Images can endure for centuries, but they need some care and upkeep if the physical object of the photograph is going to last. The Art Institute of Chicago houses one of the world's largest photography collections with more than 24,000 pieces, and you better believe that there is a talented team of preservationists keeping works from photographers like Alfred Stieglitz and Walker Evans in tip-top shape.
A new PBS NewsHour segment explores the process that goes into preserving these pieces of work for the next generation. It’s equal parts hard science and artistry.
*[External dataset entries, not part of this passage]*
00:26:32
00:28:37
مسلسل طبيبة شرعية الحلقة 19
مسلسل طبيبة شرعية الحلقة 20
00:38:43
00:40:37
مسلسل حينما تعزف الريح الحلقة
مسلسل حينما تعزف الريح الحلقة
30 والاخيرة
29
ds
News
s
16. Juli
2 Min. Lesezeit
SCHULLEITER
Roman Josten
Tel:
According to Sylvie Penichon, head of the Photo Conservation Department at the museum, there is a misconception that unlike an old painting or sculpture if something happens with a photograph you can simply print another one. But this is incorrect. Analog prints are unique objects because every version has subtle differences.
The segment gives viewers a behind the scenes look at the Institute’s cold storage facilities and the delicate work that goes into repairing a damaged photograph. An Andre Kertesz print with a damaged corner took weeks to repair.
“We had to pick a paper that had the same thickness of this photograph, and then build layers, so that the sheen, the surface texture of the photograph, would be mimicked,” Penichon explains.
Only then could the team begin repainting the previously missing area.
An exhibition highlighting the work done by the conservation team is on view at the museum through April 28.